Some mature self reactive lymphocytes in peripheral tissues may be inactivated or deleted by encounter with self antigens or suppressed by regulatory T cells.
What are examples of autoimmune diseases with mendelian inheritance?
Multiple sclerosis, rheumatoid arthritis, lupus
What is the mechanism of genetic susceptibility resulting in autoimmune disease?
Susceptible genes result in failure of self tolerance. Self reactive lymphocytes interact with APCs during an infection. Influx of self reactive lymphocytes into tissues causes tissue injury.
What is the mechanism bystander activation?
During an infection or tissue damage, activated APC presents epitope spread from microbial to self peptides to self-reactive T cells that cause self-tissue destruction.
What is the microbial mechanism of induction of costimulators?
Microbes activate APCs to express co-stimulators (B7-1, B&-2) so that when self antigens are presented to self-reactive T cells they become activated instead of being rendered tolerant (become anergic or apoptose).
What is the mechanism of cross-reactivity in autoimmune disease?
An infectious agent causes disease. Recovery from disease d/t T cell and Ab response. A portion of antigenic protein mimics self protein. D/t the MHC composition, T-cells specific for antigenic protein also cross-reacts with self protein. T-cell responds to self protein and recruits immune cells causing tissue destruction.
Which autoimmune diseases do Th17 cells appear to be intimately involved?
Crohn’s, psoriasis, inflammatory bowel disease and rheumatoid arthritis. Deficiencies in Th17 or its receptor result in chronic mucocutaneous candidiasis syndrome.
What are some factors contributing to autoimmune disease?
- Estrogen - induces IFN-gamma production => ^ HLA expression on APCs; may also push Th2 autoimmune response toward Th1
- Infections - superantigenic effect of Staph or Mycoplasma may activate T-cells causing them to secrete cytokines and/or expand autopathogenic T-cell pop. d/t prolonged inflammatory response
- Stress - stimulation of hypothalamus and pituitary may lead to ^ cytokine secretion => inflammation
What are important cytokines in autoimmunity?
TNF-a, IL-1, IL-6 => begin acute phase response
IL-2 => induces T-cell, NK and B-cell proliferation (minor)
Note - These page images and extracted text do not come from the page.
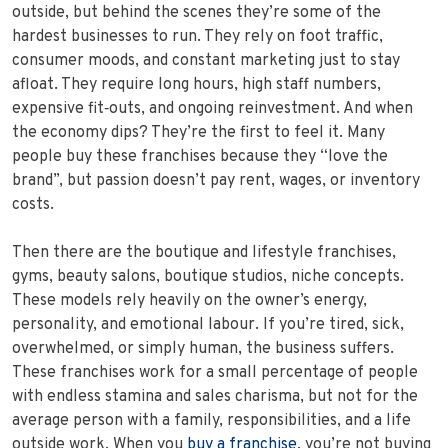
outside, but behind the scenes they’re some of the
hardest businesses to run. They rely on foot traffic,
consumer moods, and constant marketing just to stay
afloat. They require long hours, high staff numbers,
expensive fit‑outs, and ongoing reinvestment. And when
the economy dips? They’re the first to feel it. Many
people buy these franchises because they “love the
brand”, but passion doesn’t pay rent, wages, or inventory
costs.
Then there are the boutique and lifestyle franchises,
gyms, beauty salons, boutique studios, niche concepts.
These models rely heavily on the owner’s energy,
personality, and emotional labour. If you’re tired, sick,
overwhelmed, or simply human, the business suffers.
These franchises work for a small percentage of people
with endless stamina and sales charisma, but not for the
average person with a family, responsibilities, and a life
outside work. When you
buy a franchise
, you’re not buying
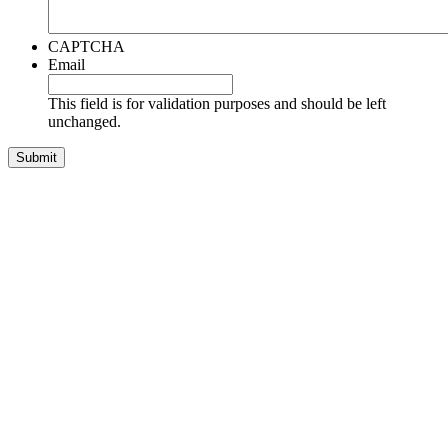
CAPTCHA
Email
This field is for validation purposes and should be left
unchanged.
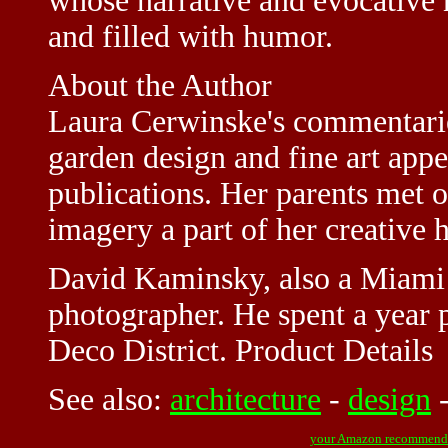
whose narrative and evocative n
and filled with humor.
About the Author
Laura Cerwinske's commentaries
garden design and fine art app
publications. Her parents met 
imagery a part of her creative h
David Kaminsky, also a Miami na
photographer. He spent a year
Deco District. Product Details
See also:
architecture
-
design
your Amazon recommend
IL-4, IL-5 => induces IgG1, IgE and IgA, eosinophil production (IL-5)
IL-7, GM-CSF => hematopoiesis
IL-10 => suppresses Th1 response
IFN-gamma => upregulates MHC class I and II expression
What is systemic autoimmunity?
Autoimmune pathology is evident in a number of organ systems. Examples include SLE, Sjogren’s and scleroderma
What is organ-specific autoimmunity?
Autoimmunity is exhibited in specific tissues in which the target antigen is found. Examples are thyroiditis (thyroid), diabetes (islets), Addison’s (steroid producing cells of adrenals and ovary)
What are treatments for autoimmune disease?
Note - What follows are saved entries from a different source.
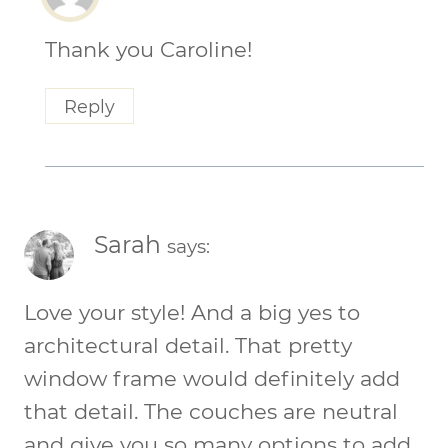
Thank you Caroline!
Reply
Sarah
says:
Love your style! And a big yes to
architectural detail. That pretty
window frame would definitely add
that detail. The couches are neutral
and give you so many options to add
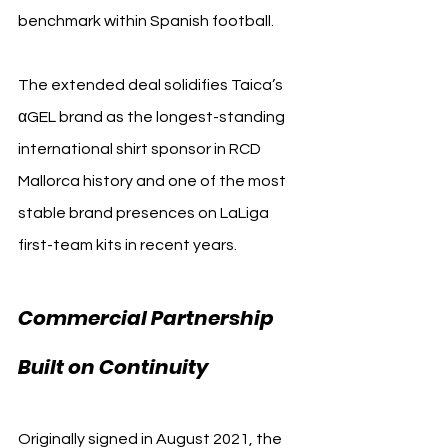
benchmark within Spanish football.
The extended deal solidifies Taica’s 
αGEL brand as the longest-standing 
international shirt sponsor in RCD 
Mallorca history and one of the most 
stable brand presences on LaLiga 
first-team kits in recent years.
Commercial Partnership 
Built on Continuity
Originally signed in August 2021, the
1) corticosteroids - prednisone
2) NSAIDs - ASA, ibuprofen, tylenol
3) cyclosporin A, Tacrolimus, Rapamycin
4) monoclonal antibodies (anti-CTLA-4)
5) TCR peptide immunization
6) anti-TNF-a biologicals - infliximab, etanercept, adalimumab
How does the hygiene hypothesis cause autoimmune disease?
The hygiene hypothesis suggests that exposure to microbes early in life is associated with the prevention of asthma and certain autoimmune diseases. This observation may be d/t the levels of T-regs and iNKT cells stimulated by the presence or absence of microbes.